Imperfect Christmas (Creative Commons; Bart, Flickr)

Why Christmas was Never Meant to be Perfect

I used to measure my childlessness by Christmasses, each year hoping that the next Christmas would bring with it a pregnant belly or a screaming baby, but it didn’t. I would to try find comfort each year by telling myself that maybe next year, things would be different. Maybe next year we would be three instead of two.

I’ve decided to stop measuring Christmas in that way, the dream feels too far off – I’m not sure if that’s good or bad. Is it lack of hope or healthy realism? I don’t know. I just know that I can’t make Christmas into that time of year where I expect my hopes for my life to be complete – to be thinner, to be able to play the guitar well, to actually complete the couch to 5k and to finally be a mother and begin creating new memories and family traditions.

Being the wife of a trainee vicar I’m trying to learn more about the church seasons and my favourite is the one we’re in right now – Advent.
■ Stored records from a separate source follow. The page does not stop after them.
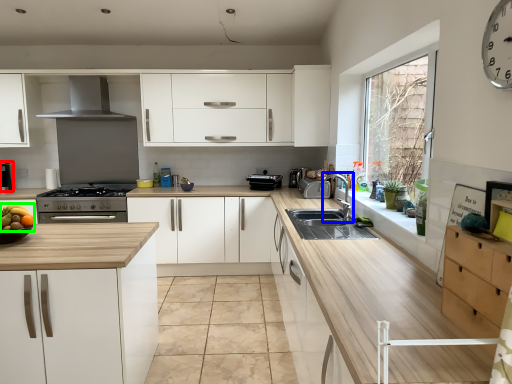 Question: Which is farther away from coffee machine (highlighted by a red box)? tap (highlighted by a blue box) or fruit (highlighted by a green box)?

Choices:
 (A) tap
 (B) fruit

Answer: (A) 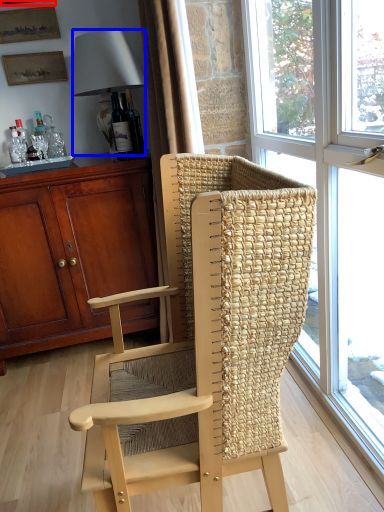 Question: Which of the following is the closest to the observer, picture frame (highlighted by a red box) or lamp (highlighted by a blue box)?

Choices:
 (A) picture frame
 (B) lamp

Answer: (B) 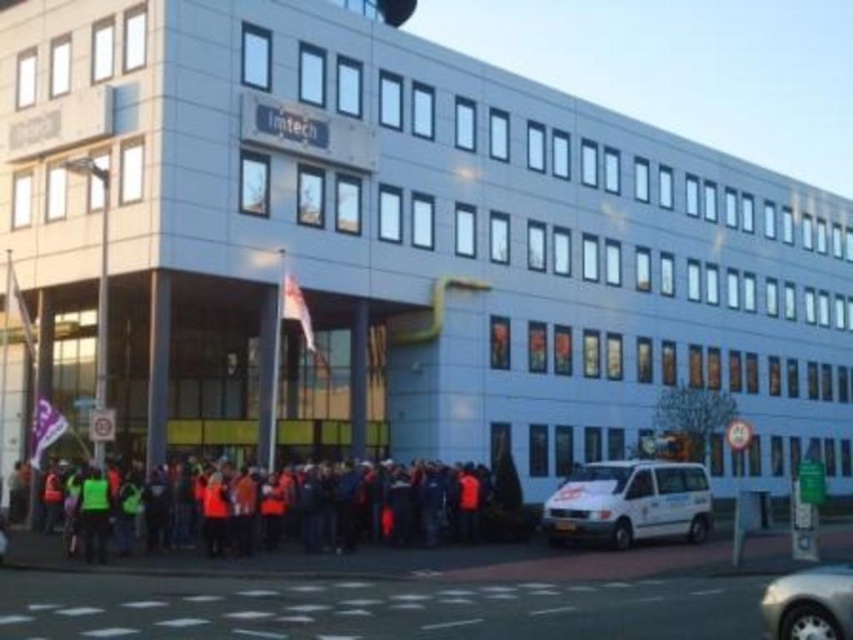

It’s the big build up to Christmas, it’s a time when we think and talk about waiting, waiting for God to intervene, to produce a plan that would reconcile us to Him, it’s about waiting for Jesus. But I don’t think Christmas day marks the end of that waiting. I don’t think Christmas day is about completion. God never intended for lives to be sorted when Jesus was born, the serene nativity scene we see printed on cards, displayed in ornaments and acted out is nothing like the messy, dark, smelly reality the Son of God actually came into. Born to a poor, unmarried teenage girl, in a strange city, in a shed, surrounded by dirt, animals and the smells they make. God’s entrance into the world was the most beautifully imperfect beginning, so imperfect that many missed it. But if the first Christmas was so messy then why is the build up to Christmas so often fuelled by a drive for perfection? Why do we feel pressured to deliver a better version of ourselves on the 25th of December? For broken relationships to be instantly healed, for the unemployed to lavish loved ones with gifts, for the sick to cook a magnificent roast dinner with all the trimmings, for the single to bring a hottie to the family meal, for the childless to miraculously conceive and for those who are grieving to suddenly be happy.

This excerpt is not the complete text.